I spent last weekend with a nice, professional, married couple who obviously loved their toddler very much, and he was well fed and cared for. However they felt strongly that babies shouldn't be mollycoddled and mustn't learn that if they cry someone will come to them etc. Already at 2 you could see the child had a insecure attachment style.

An ex-partner of mine had an avoidant attachment style - he doesn't display a lot of emotion, he can be distant, reacts to stress by withdrawing, tends towards being a loner. His mother had very severe and largely untreated PND after his birth and until he was 2 or 3 really, and although she did a great job caring for him she found it hard to bond with him in his early months.

The OP asked about what a good attachment looks like, and from her posts it sounds like she has it - she responds to her children's needs, is sensitive to their emotions, and they are confident to explore or go to others while still looking to her as a secure base.

mrsmilktray · 27/10/2015 10:07

'I think just from reading mumsnet you can see it isn't an unbelievable figure'

I don't agree with that.
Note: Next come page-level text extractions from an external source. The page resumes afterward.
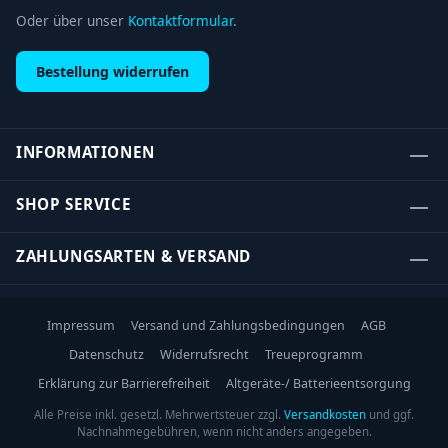
Oder über unser
Kontaktformular
.
Bestellung widerrufen
INFORMATIONEN
SHOP SERVICE
ZAHLUNGSARTEN & VERSAND
Impressum
Versand und Zahlungsbedingungen
AGB
Datenschutz
Widerrufsrecht
Treueprogramm
Erklärung zur Barrierefreiheit
Altgeräte-/ Batterieentsorgung
Alle Preise inkl. gesetzl. Mehrwertsteuer zzgl.
Versandkosten
und ggf.
Nachnahmegebühren, wenn nicht anders angegeben.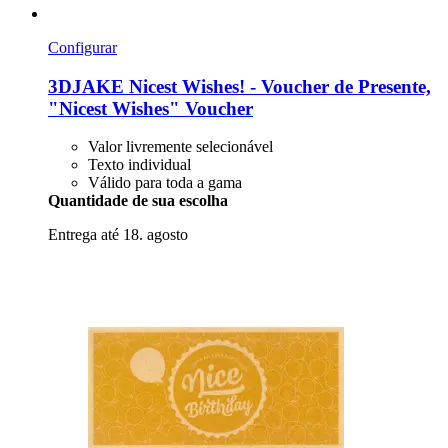
Configurar
3DJAKE
Nicest Wishes! -​ Voucher de Presente,
"Nicest Wishes" Voucher
Valor livremente selecionável
Texto individual
Válido para toda a gama
Quantidade de sua escolha
Entrega até 18. agosto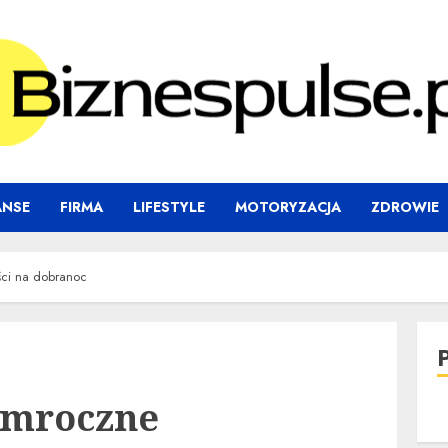
ANSE
FIRMA
LIFESTYLE
MOTORYZACJA
ZDROWIE
ci na dobranoc
 mroczne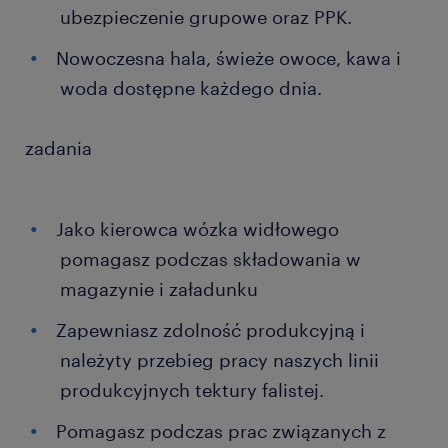
ubezpieczenie grupowe oraz PPK.
Nowoczesna hala, świeże owoce, kawa i
woda dostępne każdego dnia.
zadania
Jako kierowca wózka widłowego
pomagasz podczas składowania w
magazynie i załadunku
Zapewniasz zdolność produkcyjną i
należyty przebieg pracy naszych linii
produkcyjnych tektury falistej.
Pomagasz podczas prac związanych z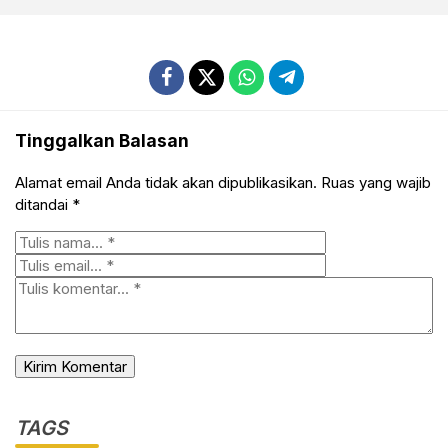
Tinggalkan Balasan
Alamat email Anda tidak akan dipublikasikan.
Ruas yang wajib
ditandai
*
TAGS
In the past it's been pointed out that parents who have children with SN (in particular ASD) seem to be overrepresented on the boards in comparison to in RL. The reason for that seems to be because people specifically come to MN looking for support and advice.
I think the same is probably true of people who post about their difficult relationships with their parents.

fusionconfusion · 01/11/2015 02:03

Just a minor point. Several large scale studies have shown no correlation between PND and insecure attachment style. Untreated PND can be a risk factor... living in poverty, being an abuse survivor, chronic depression, addiction.. but none of these 'mean' attachment will necessarily be compromised, anyone than having smoked means you will get lung cancer. The danger in overinterpretation of data is that attachment difficulties are shown on very flimsy bases.

Doing Gina Ford is absolutely not a cause of attachment disorder.

I have an eighteen month old who will very occasionally resist cuddling when upset for a few moments. He will run around distressed on these rare occasions, as if trying to climb out of his skin. If a HCP sees this they need to ask if this is the norm and know about the wide range of behaviours associated with poor attachment, not say, as worryingly has been suggested on this thread, that a child 'clearly' has attachment issues on the basis of one trial assessment. This is a child who trips and comes for a kiss or comes for a cuddle when sad 99 times out of 100, day in and day out. A child who is absolutely secure in exploring and appropriately wary of strangers. A child who has about five secure attachments with adults and who shows empathy appropriate to a toddler, kissing his brothers when they fall. As a HCP myself, and supervisor of HCPs, it is critical we don't overegg data or simplify models of pathology.

Attachment difficulties can be very serious and require sensitive intervention to resolve but they're not a product of 'good enough' parenting. The goal is never perfection in parenting, just reasonably stable yet flexible and consistent responding.

WillCrossThatBridge · 01/11/2015 02:38

I actually studied this in 1 year olds. In brief- 'cause I need to sleep- we expected the child to be upset when the mother left (in the situation of being left with a stranger) but be easily comforted by her return.

A well attached child would not be clingy, would explore the room bringing toys back to the mother, or showing them to her.